Japan from the inside out

A dime’s worth of difference?

Posted by ampontan on Tuesday, July 28, 2009

AS THE DATE for the lower house election in Japan approaches, the electorate is becoming increasingly interested in identifying policy differences between the two major parties. In some instances, they’re discovering that the differences among some candidates are negligible, and that party labels resemble nothing so much as merchant ships flying a flag of convenience.

The following article, which appeared in the Nishinippon Shimbun last week, describes an extreme example in Kagoshima.
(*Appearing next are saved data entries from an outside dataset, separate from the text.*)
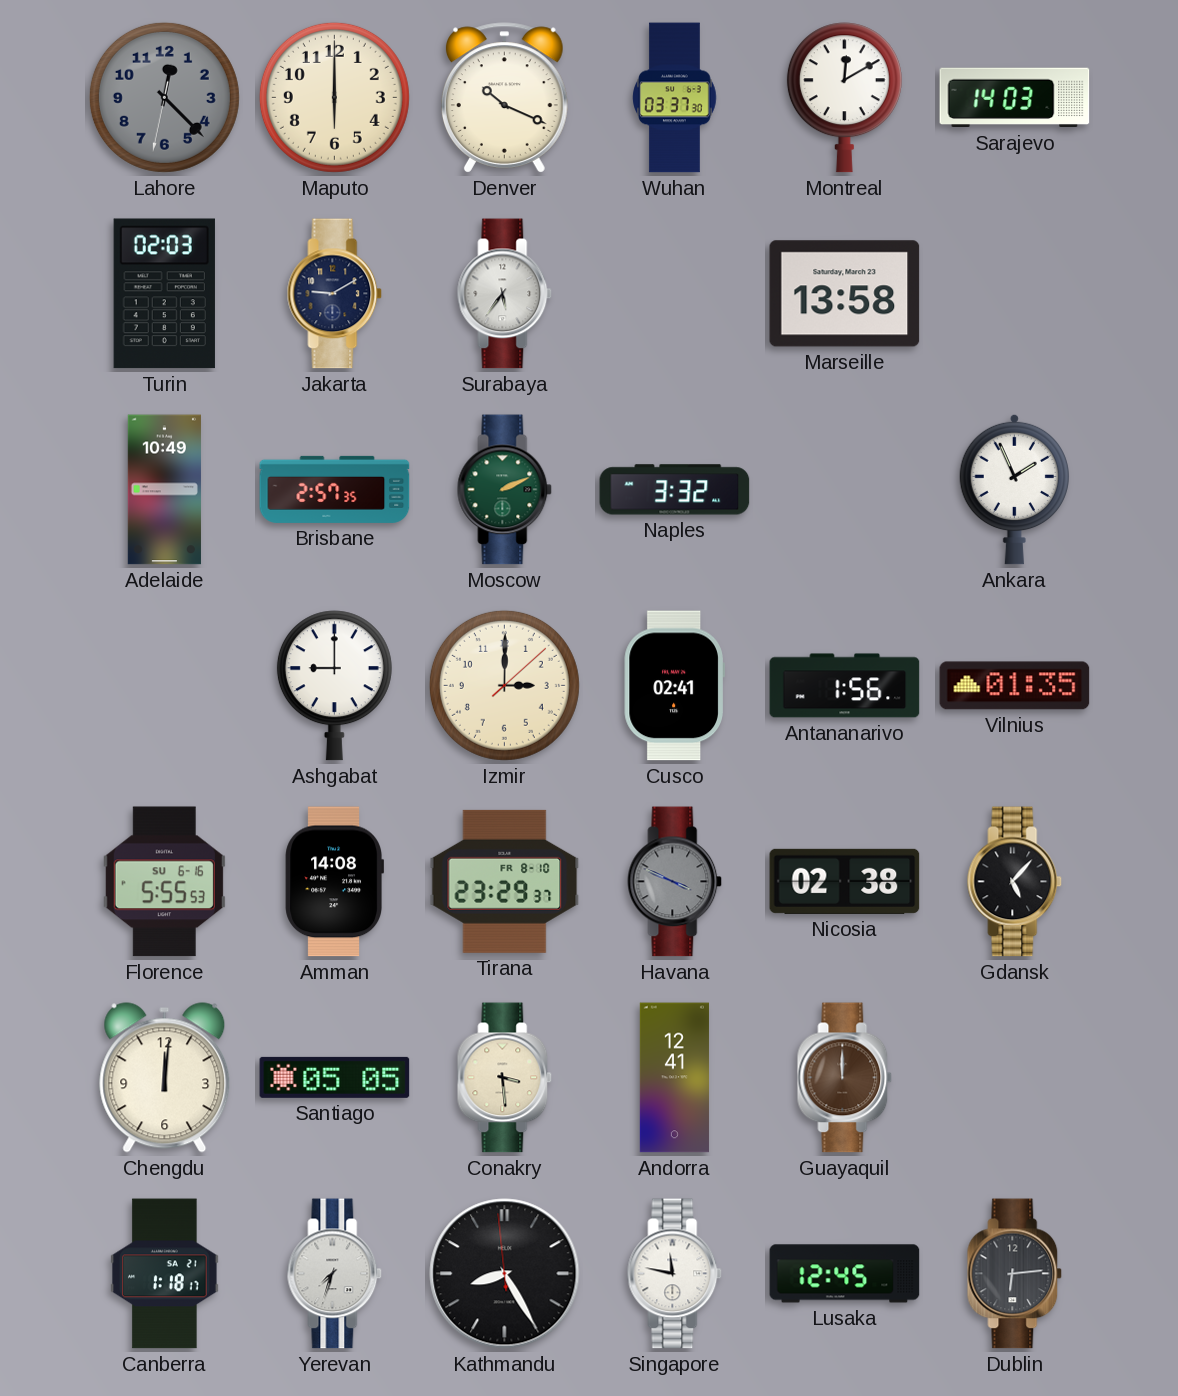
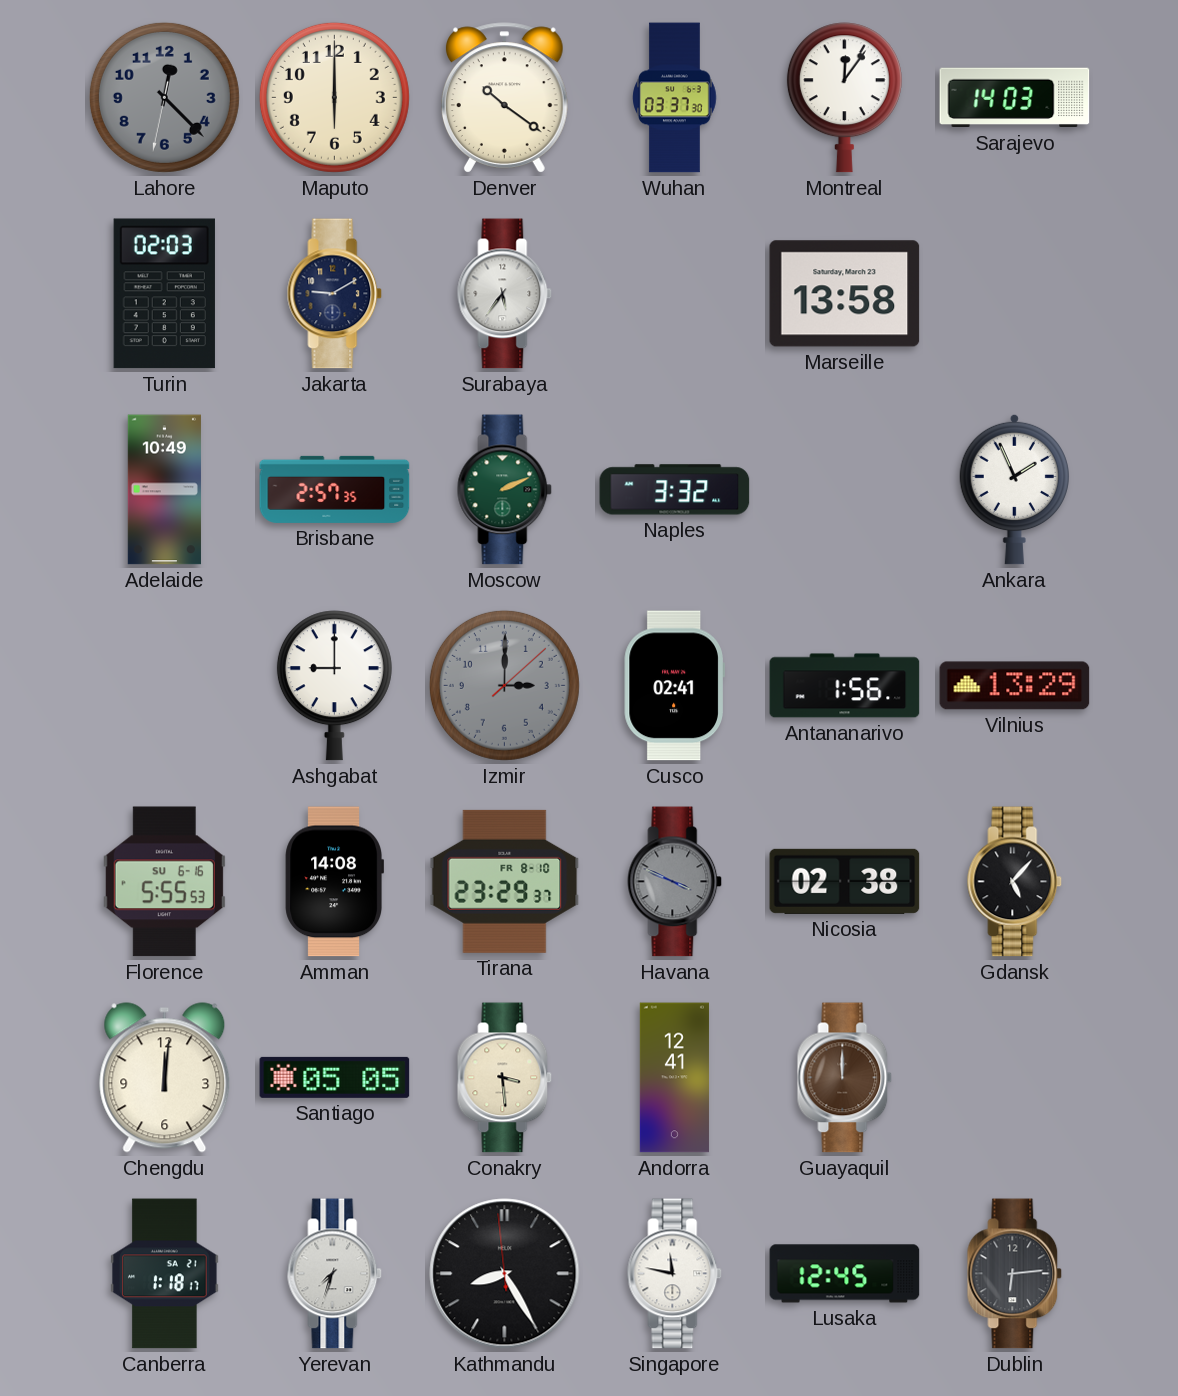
Denver: 10:19 -> 10:21
Montreal: 12:10 -> 12:06
Izmir dial: cream -> grey
Vilnius: 01:35 -> 13:29
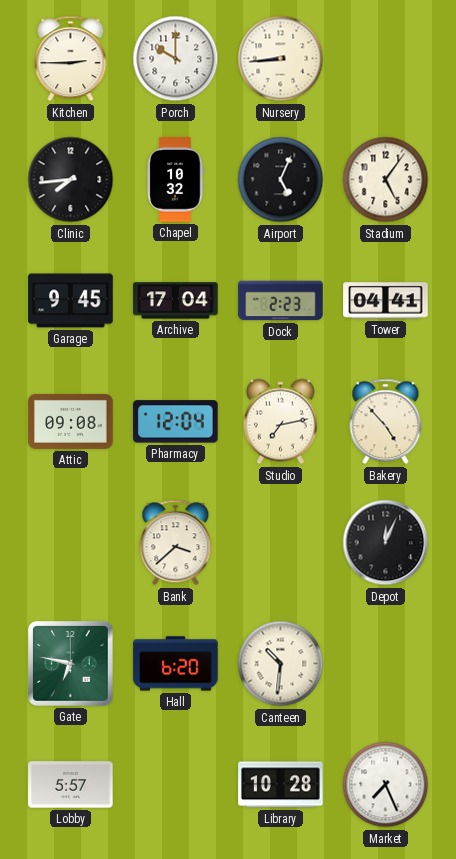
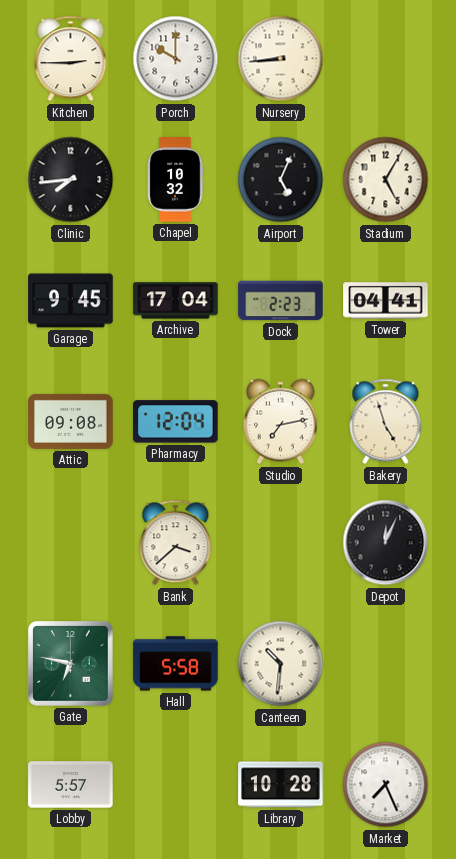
Stadium: 5:06 -> 5:05
Bakery: 4:53 -> 4:57
Hall: 6:20 -> 5:58
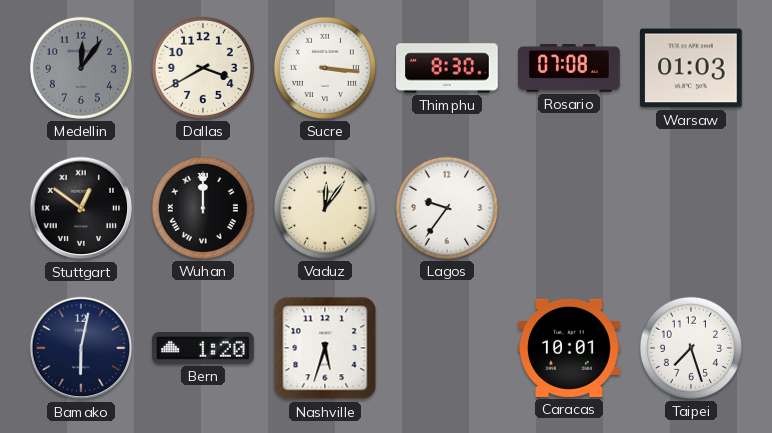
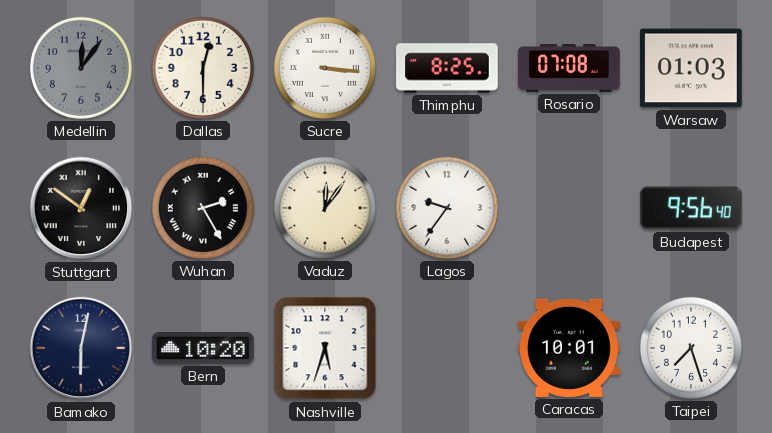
Dallas: 3:40 -> 12:30
Thimphu: 8:30 -> 8:25
Wuhan: 12:00 -> 2:25
Budapest: none -> 9:56
Bern: 1:20 -> 10:20
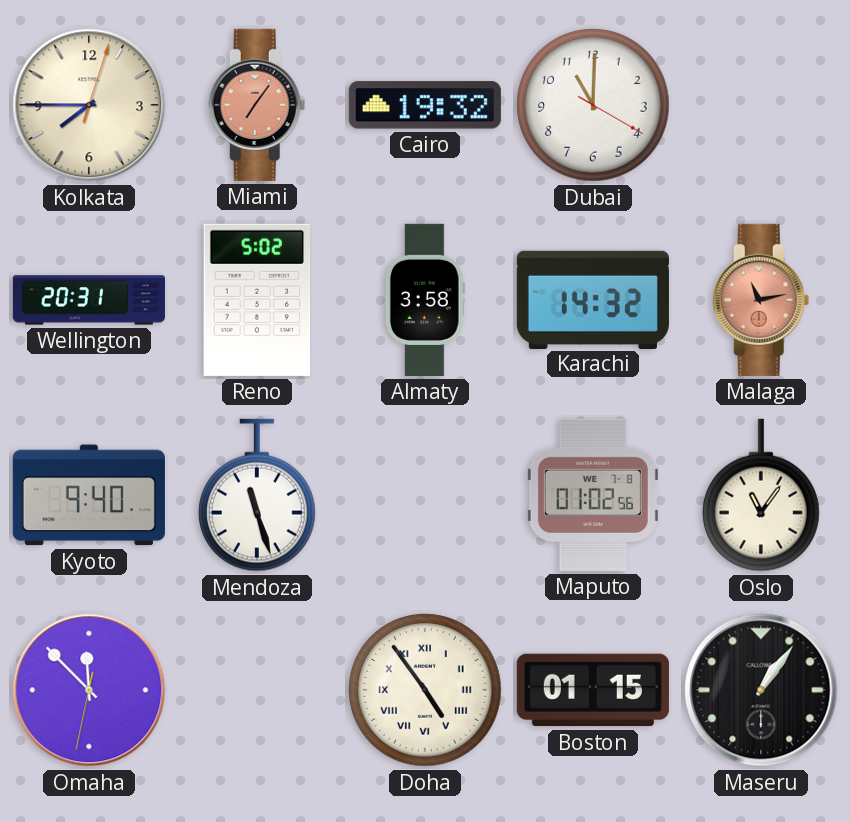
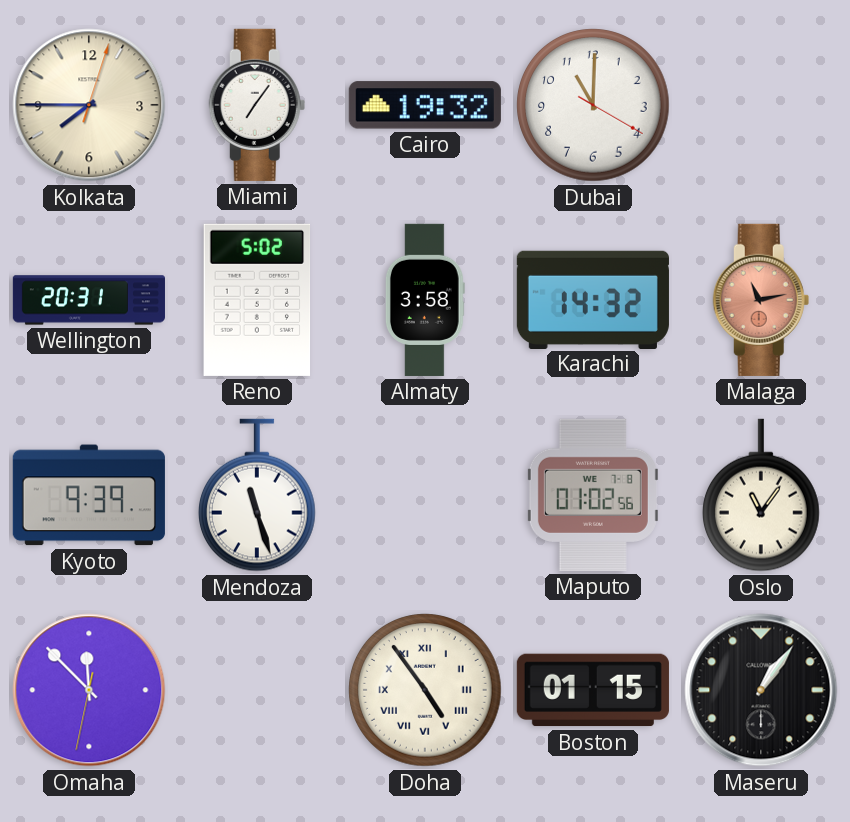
Miami dial: salmon -> white
Kyoto: 9:40 -> 9:39
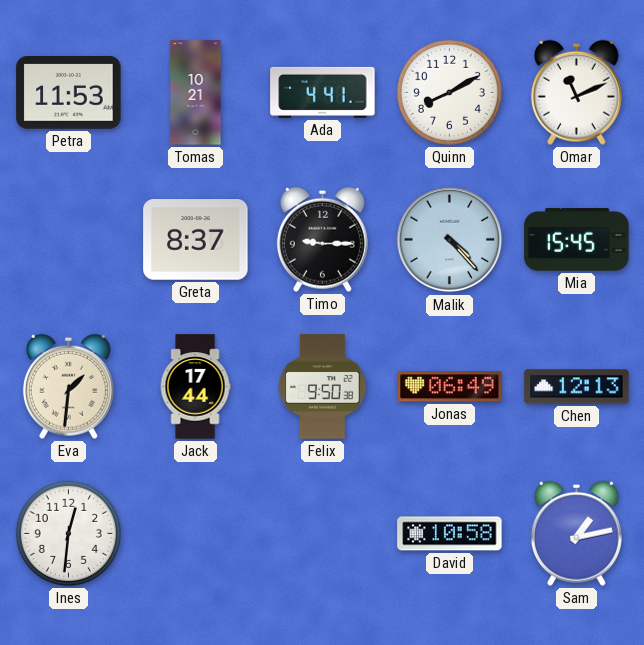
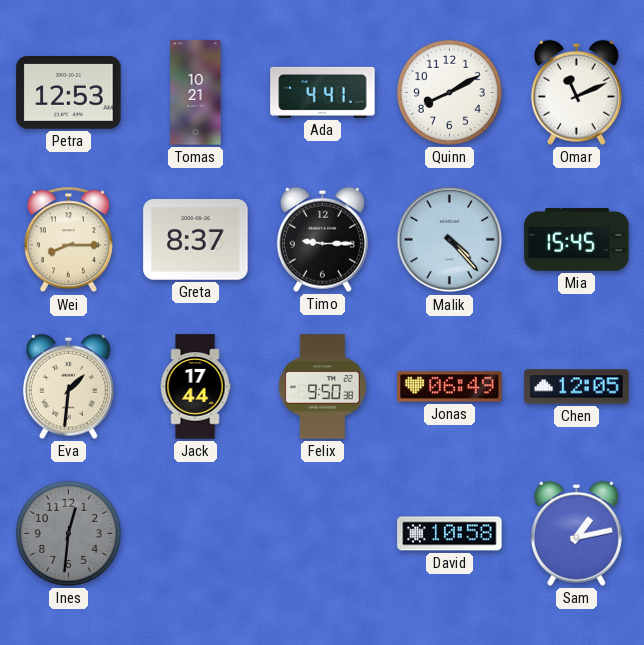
Petra: 11:53 -> 12:53
Wei: none -> 8:15
Chen: 12:13 -> 12:05
Ines dial: white -> grey
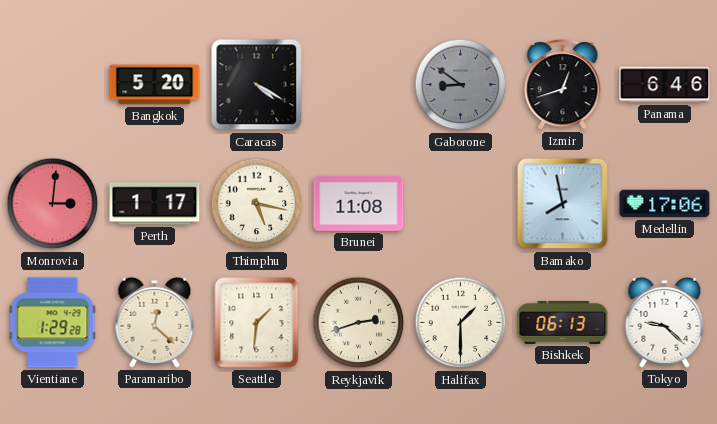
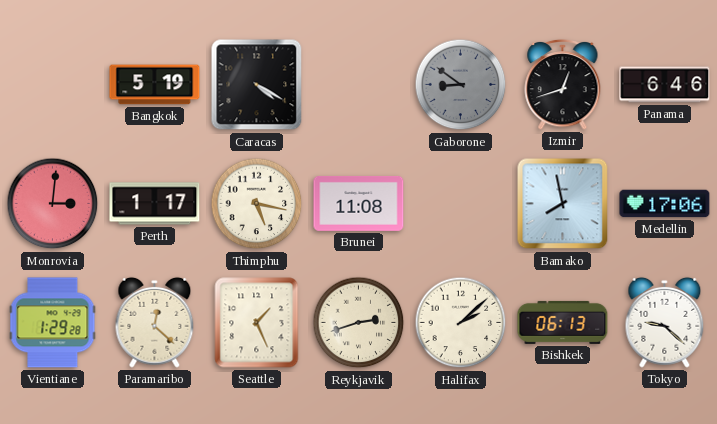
Bangkok: 5:20 -> 5:19
Seattle: 1:31 -> 1:26
Halifax: 1:30 -> 2:08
Here’s a quick English translation.

Enthusiasm was high at a hall in Kagoshima City on the evening of the 16th as a crowd of 1,600 overflowed the 800-capacity venue at a rally for Uchikoshi Akashi, a new Democratic Party of Japan candidate for a lower house seat in the Kagoshima District #2. When Uchikoshi declared that the time for a change of government had come, a man in his 70s who has known the candidate for many years was overwhelmed with emotion. “He was finally recognized as a DPJ candidate,” the man said.

L-R: Uchikoshi Akashi and his new boss

L-R: Uchikoshi Akashi and his new boss

Uchikoshi’s political career began as a delegate in the prefectural assembly. A member of the Liberal Democratic Party, he served for four terms over 15 years and rose to chair the group of LDP assembly delegates. When he chose to run for a seat in District #2 in the 2005 lower house election, circumstances in the electoral district meant that he had to run as an independent. He was defeated, left the party, and joined the DPJ in June 2007 at the invitation of then-party head Ozawa Ichiro.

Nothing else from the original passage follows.